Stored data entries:
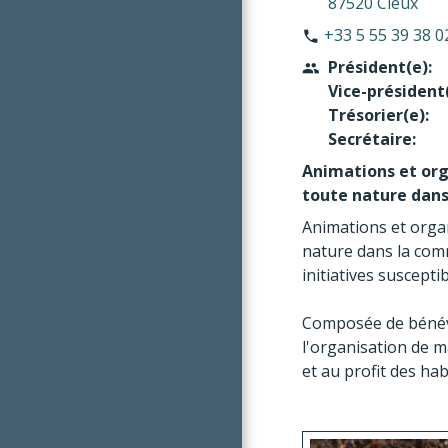
87520 Cieux
+33 5 55 39 38 0
phone
Président(e):
people
Vice-président(
Trésorier(e):
Secrétaire:
Animations et org
toute nature dans
Animations et organ
nature dans la com
initiatives suscepti
Composée de bénévol
l'organisation de m
et au profit des hab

(GOAL OF THE EXERCISE): Every line above has to be output exactly; the pictures must be dropped.

(RESULT OF THE TASK):
87520 Cieux
+33 5 55 39 38 0
phone
Président(e):
people
Vice-président(
Trésorier(e):
Secrétaire:
Animations et org
toute nature dans
Animations et organ
nature dans la com
initiatives suscepti
Composée de bénévol
l'organisation de m
et au profit des hab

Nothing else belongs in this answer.